TO DO: The required result is each line of the entries below containing the string "Umzugsplanung".

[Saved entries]
Segment Open
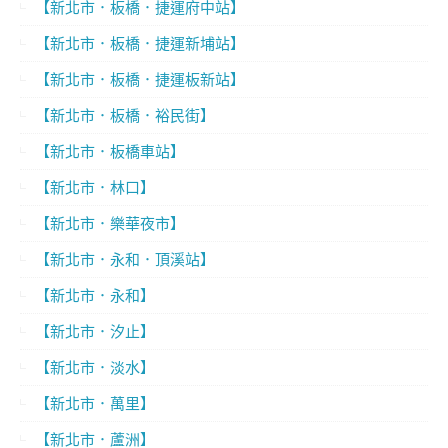
【新北市．板橋．捷運府中站】
【新北市．板橋．捷運新埔站】
【新北市．板橋．捷運板新站】
【新北市．板橋．裕民街】
【新北市．板橋車站】
【新北市．林口】
【新北市．樂華夜市】
【新北市．永和．頂溪站】
【新北市．永和】
【新北市．汐止】
【新北市．淡水】
【新北市．萬里】
【新北市．蘆洲】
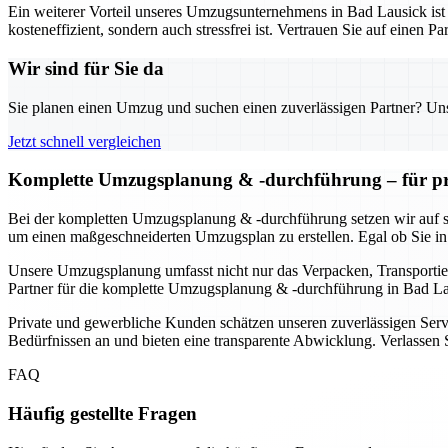
Ein weiterer Vorteil unseres Umzugsunternehmens in Bad Lausick ist 
kosteneffizient, sondern auch stressfrei ist. Vertrauen Sie auf einen
Wir sind für Sie da
Sie planen einen Umzug und suchen einen zuverlässigen Partner? Unser
Jetzt schnell vergleichen
Komplette Umzugsplanung & -durchführung – für pr
Bei der kompletten Umzugsplanung & -durchführung setzen wir auf s
um einen maßgeschneiderten Umzugsplan zu erstellen. Egal ob Sie in
Unsere Umzugsplanung umfasst nicht nur das Verpacken, Transportier
Partner für die komplette Umzugsplanung & -durchführung in Bad Laus
Private und gewerbliche Kunden schätzen unseren zuverlässigen Servi
Bedürfnissen an und bieten eine transparente Abwicklung. Verlassen S
FAQ
Häufig gestellte Fragen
Segment Closed
TASK ANSWER:
Komplette Umzugsplanung & -durchführung – für pr
Bei der kompletten Umzugsplanung & -durchführung setzen wir auf s
Unsere Umzugsplanung umfasst nicht nur das Verpacken, Transportier
Partner für die komplette Umzugsplanung & -durchführung in Bad Laus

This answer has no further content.